[Data records]
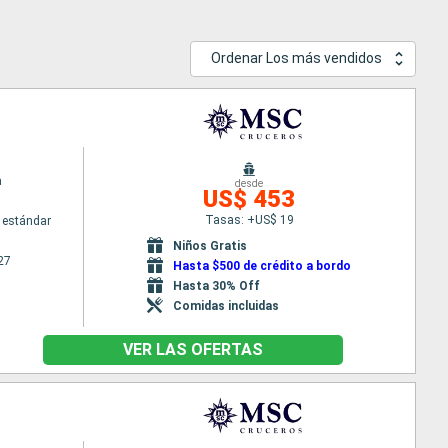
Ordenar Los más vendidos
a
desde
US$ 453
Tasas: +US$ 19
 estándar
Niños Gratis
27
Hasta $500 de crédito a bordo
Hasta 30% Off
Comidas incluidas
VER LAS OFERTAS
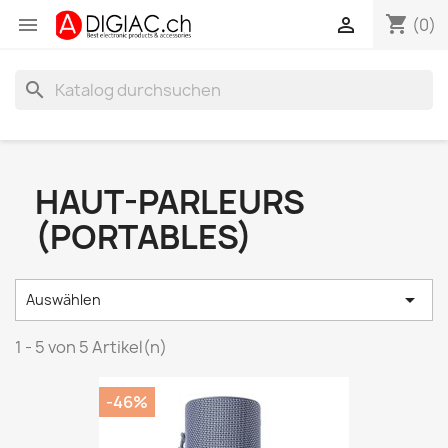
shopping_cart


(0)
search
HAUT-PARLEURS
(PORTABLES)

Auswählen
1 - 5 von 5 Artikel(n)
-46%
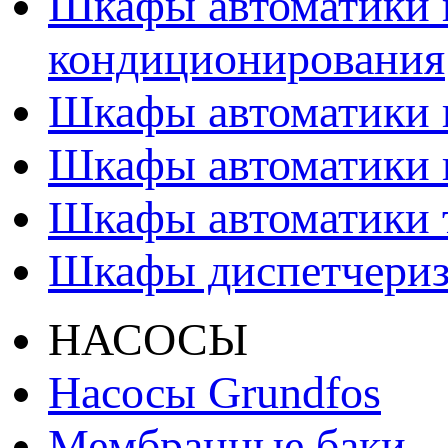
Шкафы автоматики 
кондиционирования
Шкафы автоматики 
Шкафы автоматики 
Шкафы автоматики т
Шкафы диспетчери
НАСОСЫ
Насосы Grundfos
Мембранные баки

**What this task involves:** An exact copy of the entries above is needed, with the pictures removed.

**Answer section:**
Ordenar Los más vendidos
a
desde
US$ 453
Tasas: +US$ 19
 estándar
Niños Gratis
27
Hasta $500 de crédito a bordo
Hasta 30% Off
Comidas incluidas
VER LAS OFERTAS
shopping_cart


(0)
search
HAUT-PARLEURS
(PORTABLES)

Auswählen
1 - 5 von 5 Artikel(n)
-46%
Шкафы автоматики 
кондиционирования
Шкафы автоматики 
Шкафы автоматики 
Шкафы автоматики т
Шкафы диспетчери
НАСОСЫ
Насосы Grundfos
Мембранные баки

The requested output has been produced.